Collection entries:
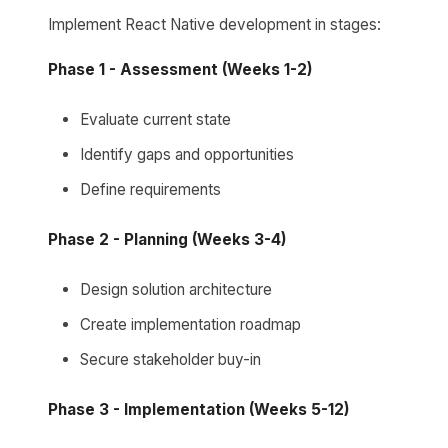
Implement React Native development in stages:
Phase 1 - Assessment (Weeks 1-2)
Evaluate current state
Identify gaps and opportunities
Define requirements
Phase 2 - Planning (Weeks 3-4)
Design solution architecture
Create implementation roadmap
Secure stakeholder buy-in
Phase 3 - Implementation (Weeks 5-12)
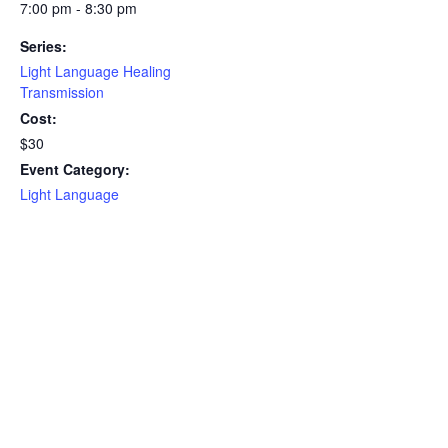
7:00 pm - 8:30 pm
Series:
Light Language Healing
Transmission
Cost:
$30
Event Category:
Light Language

Task details: An exact restatement of the lines from the one holding "Phase 1 - Assessment (Weeks 1-2)" through the end of the entries, both ends included, is the whole answer. Pictures stay out.

Result of this exercise:
Phase 1 - Assessment (Weeks 1-2)
Evaluate current state
Identify gaps and opportunities
Define requirements
Phase 2 - Planning (Weeks 3-4)
Design solution architecture
Create implementation roadmap
Secure stakeholder buy-in
Phase 3 - Implementation (Weeks 5-12)
7:00 pm - 8:30 pm
Series:
Light Language Healing
Transmission
Cost:
$30
Event Category:
Light Language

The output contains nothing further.